The fatigue issue, which I had a close friend of mine who worked in the Aerospace field for years told me to stay away from consumer grade CF they use in bike frames because of the fatigue issue and other issues long before the above article finally admitted it publicly. So when I considered the different frame materials for my bike I finally got in 2013 I only considered steel and TI, I had so many steel bikes already so I decided to try something different and got TI instead, and I love it. I got the Lynskey Peloton, I see you got the Cooper...nice bike! I got the Peloton on a introductory sale, I originally was going to buy a Motobecane TI bike because I have friend who has one and it rode great but Bikes Direct was out of stock of them for almost 2 years so I got the Lynskey instead because it was the best deal price wise other than the Motobecane of any TI bike I found.


----------



## BCSaltchucker (Jul 20, 2011)

just got back from the bicycle painter. hey only 7 hours round trip



and then I got the treat of doing the pantographs and decals tonight


----------



## paredown (Oct 18, 2006)

BCSaltchucker said:


> just got back from the bicycle painter. hey only 7 hours round trip
> 
> 
> 
> ...


Beautiful!!!


----------



## wsriii (May 23, 2006)

BCSaltchucker said:


> just got back from the bicycle painter. hey only 7 hours round trip
> 
> 
> 
> and then I got the treat of doing the pantographs and decals tonight


Man, I remember those Battaglin frames, loved the look.


----------



## Chombi (Jun 23, 2012)

CrankyCarbon said:


> The old bikes are very nice to ride.
> I have a 1980 ALAN with the old Campy SR and a 1986 Tommaso but with more modern 1998 Campy 9 spd with DT shifters, in addition to my more modern bikes.
> 
> They all offer a different type of ride and various attributes. They're all fun to ride but technology has provided a significant gap in exact performance. Though, my ALAN is a 17lb bike.
> ...


Glad to hear from another ALAN fan!.....
As for me, I do not see any logic going for any modern bikes these days to repalce my C&V bikes, as I do not need the fastest bikes that might be 5-10 seconds faster per kilo than my own ALAN Carbonio,








I go for classic style and looks mainly these days and not ultimate performance
Now really, why the heck would I trade my baby for a modern bike that does not look even a half as good as my Carbonio....... Plus the bike and my other 80's bikes are certainly fast enough for me, and I suspect many other riders.....


----------



## Mapei (Feb 3, 2004)

What can I tell ya? At the moment I've got a trio of racing bicycles that stretch from a mid eighties Campy Nuovo Record equipped steel Somec to a plastic 2014 Bianchi Infinito with Campy Eleven (yes, the gearing is mechanical, not electric). Over the past several centuries (okay, 40 years), I've also had other bicycles pass in and out of my hands. They've been alu, CF and steel, including a Colnago Master. My verdict? The plastic Bianchi reigns as my all-time fave.


----------



## CrankyCarbon (Dec 17, 2014)

Chombi said:


> Glad to hear from another ALAN fan!.....
> As for me, I do not see any logic going for any modern bikes these days to repalce my C&V bikes, as I do not need the fastest bikes that might be 5-10 seconds faster per kilo than my own ALAN Carbonio,
> 
> 
> ...


Absolutely exquisite !!. Love those ALANs
What is your Rear Derailluer? Deltas or Modolo brakes?

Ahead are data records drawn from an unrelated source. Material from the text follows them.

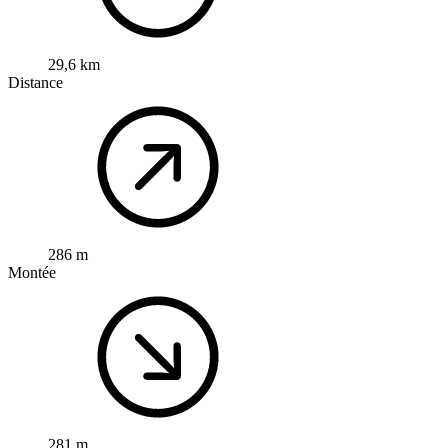
29,6 km
Distance
286 m
Montée
281 m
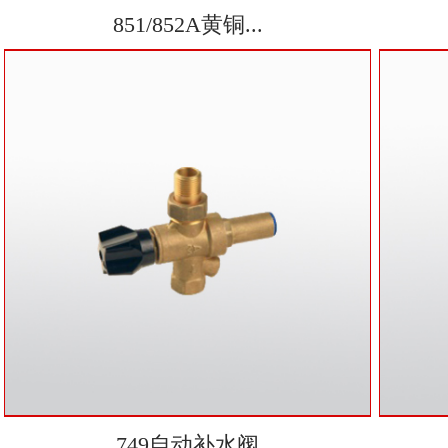
851/852A黄铜...
749自动补水阀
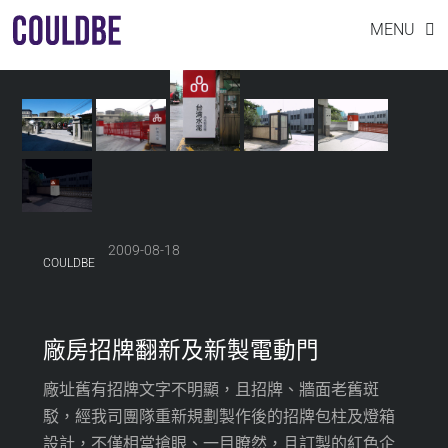
FINE SIGN DESIGN
Skip
MENU
to
content
2009-08-18
COULDBE
廠房招牌翻新及新製電動門
廠址舊有招牌文字不明顯，且招牌、牆面老舊斑
駁，經我司團隊重新規劃製作後的招牌包柱及燈箱
設計，不僅相當搶眼、一目瞭然，且訂製的紅色企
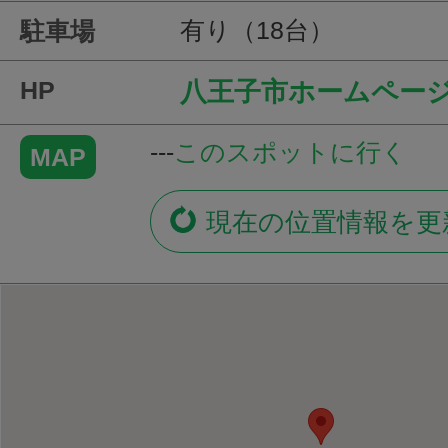
有り（18台）
駐車場
HP
八王子市ホームペー
---
このスポットに行く
MAP
現在の位置情報を更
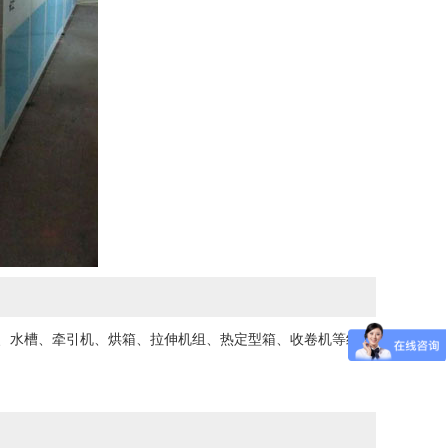
、水槽、牵引机、烘箱、拉伸机组、热定型箱、收卷机等组合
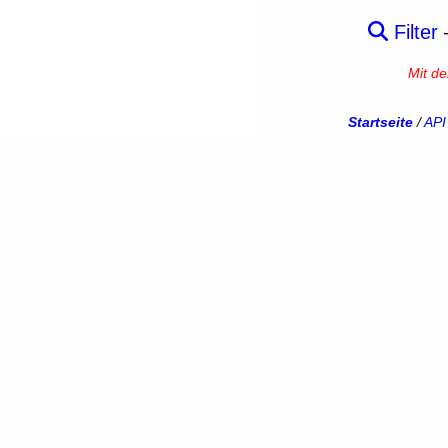
Filter
Mit d
Startseite
/
API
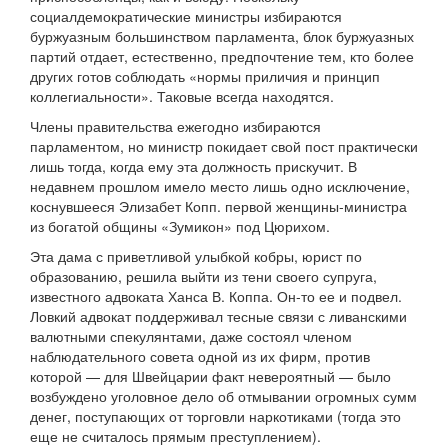
социалдемократические министры избираются
буржуазным большинством парламента, блок буржуазных
партий отдает, естественно, предпочтение тем, кто более
других готов соблюдать «нормы приличия и принцип
коллегиальности». Таковые всегда находятся.
Члены правительства ежегодно избираются
парламентом, но министр покидает свой пост практически
лишь тогда, когда ему эта должность прискучит. В
недавнем прошлом имело место лишь одно исключение,
коснувшееся Элизабет Копп. первой женщины-министра
из богатой общины «Зумикон» под Цюрихом.
Эта дама с приветливой улыбкой кобры, юрист по
образованию, решила выйти из тени своего супруга,
известного адвоката Ханса В. Коппа. Он-то ее и подвел.
Ловкий адвокат поддерживал тесные связи с ливанскими
валютными спекулянтами, даже состоял членом
наблюдательного совета одной из их фирм, против
которой — для Швейцарии факт невероятный — было
возбуждено уголовное дело об отмывании огромных сумм
денег, поступающих от торговли наркотиками (тогда это
еще не считалось прямым преступлением).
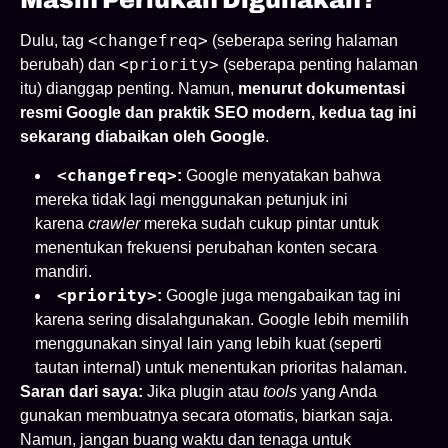
Masih Perlukah Digunakan?
<changefreq>
Dulu, tag
(seberapa sering halaman
<priority>
berubah) dan
(seberapa penting halaman
itu) dianggap penting. Namun,
menurut dokumentasi
resmi Google dan praktik SEO modern, kedua tag ini
sekarang diabaikan oleh Google
.
<changefreq>
:
Google menyatakan bahwa
mereka tidak lagi menggunakan petunjuk ini
karena
crawler
mereka sudah cukup pintar untuk
menentukan frekuensi perubahan konten secara
mandiri.
<priority>
:
Google juga mengabaikan tag ini
karena sering disalahgunakan. Google lebih memilih
menggunakan sinyal lain yang lebih kuat (seperti
tautan internal) untuk menentukan prioritas halaman.
Saran dari saya:
Jika plugin atau
tools
yang Anda
gunakan membuatnya secara otomatis, biarkan saja.
Namun, jangan buang waktu dan tenaga untuk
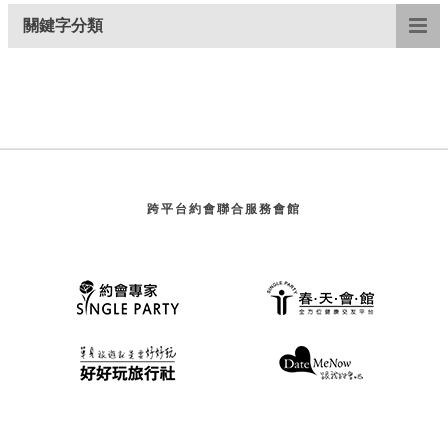
關鍵字分類
跨平台約會聯合服務會館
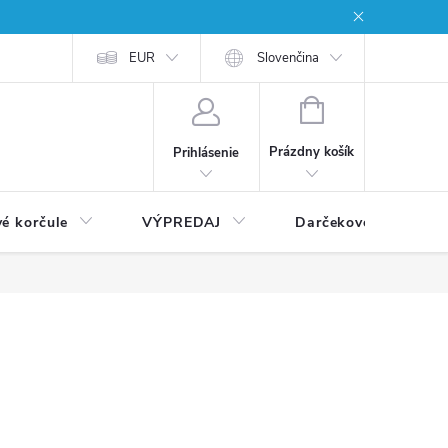
EUR
Slovenčina
NÁKUPNÝ
KOŠÍK
Prázdny košík
Prihlásenie
vé korčule
VÝPREDAJ
Darčekové poukážky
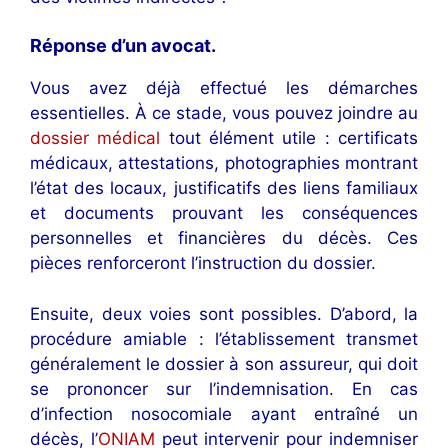
Réponse d’un avocat
.
Vous avez déjà effectué les démarches
essentielles. À ce stade, vous pouvez joindre au
dossier médical
tout élément utile : certificats
médicaux, attestations, photographies montrant
l’état des locaux, justificatifs des liens familiaux
et documents prouvant les conséquences
personnelles et financières du décès. Ces
pièces renforceront l’instruction du dossier.
Ensuite, deux voies sont possibles. D’abord, la
procédure amiable : l’établissement transmet
généralement le dossier à son assureur, qui doit
se prononcer sur l’indemnisation. En cas
d’infection nosocomiale ayant entraîné un
décès, l’
ONIAM
peut intervenir pour indemniser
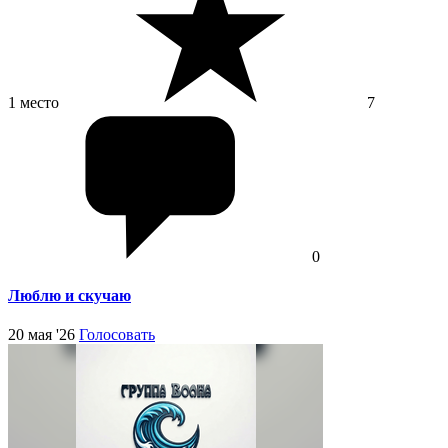
1 место
7
0
Люблю и скучаю
20 мая '26
Голосовать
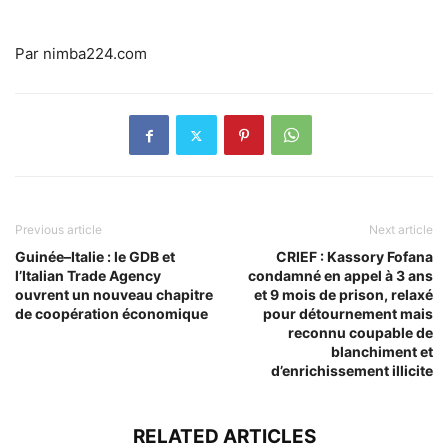
Par nimba224.com
Previous article
Next article
Guinée–Italie : le GDB et
CRIEF : Kassory Fofana
l’Italian Trade Agency
condamné en appel à 3 ans
ouvrent un nouveau chapitre
et 9 mois de prison, relaxé
de coopération économique
pour détournement mais
reconnu coupable de
blanchiment et
d’enrichissement illicite
RELATED ARTICLES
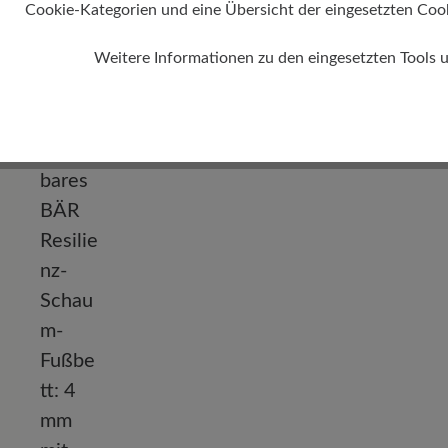
Cookie-Kategorien und eine Übersicht der eingesetzten Cookie
Absatz
Weitere Informationen zu den eingesetzten Tools 
0 mm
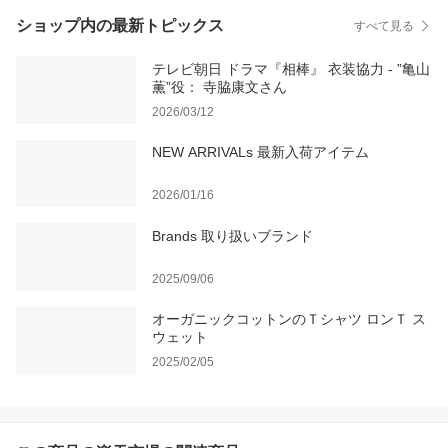
ショップ内の最新トピックス
すべて見る
テレビ朝日 ドラマ『相棒』 衣装協力 - ”亀山
薫”役： 寺脇康文さん
2026/03/12
NEW ARRIVALs 最新入荷アイテム
2026/01/16
Brands 取り扱いブランド
2025/09/06
オーガニックコットンのＴシャツ ロンＴ ス
ウェット
2025/02/05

Here's mine. All Campy with full OMAS replacements (with the race tub wheelset (not shown), the shown wheelset is Clincher with a Hi-Lo - the Ti SR pedals are off, with some early Looks instead). 17lbs and an Original Avocet computer.
100 by stevesklar, on Flickr


----------



## froze (Sep 15, 2002)

CrankyCarbon said:


> Absolutely exquisite !!. Love those ALANs
> What is your Rear Derailluer? Deltas or Modolo brakes?
> 
> Here's mine. All Campy with full OMAS replacements (with the race tub wheelset (not shown), the shown wheelset is Clincher with a Hi-Lo - the Ti SR pedals are off, with some early Looks instead). 17lbs and an Original Avocet computer.
> 100 by stevesklar, on Flickr


Those, and others like it, were the best looking carbon fiber bikes ever made, of course I like the looks of lugs so it is obviously an opinion. I also liked the Merlin Cielo: https://www.pedalroom.com/p/merlin-cielo-prettiest-bike-ever-1861_1.jpg I always wanted one of those but the price was just too much.


----------



## CrankyCarbon (Dec 17, 2014)

crossracer said:


> .... The one thing over the years I sold that I really hate I got rid of was a set of Superbe pro brakes. The brakes with the spring hidden
> In the arms. Those where so pretty.
> 
> Bill


Just read this. I used to have 1 copy of each manufacturers Pro brake calipers. The Suntours were my favorite too.
Enjoy the pic from 2001 when I sold them. I wish I kept them too.
View attachment 303369


----------



## CrankyCarbon (Dec 17, 2014)

froze said:


> Those, and others like it, were the best looking carbon fiber bikes ever made, of course I like the looks of lugs so it is obviously an opinion. I also liked the Merlin Cielo: https://www.pedalroom.com/p/merlin-cielo-prettiest-bike-ever-1861_1.jpg I always wanted one of those but the price was just too much.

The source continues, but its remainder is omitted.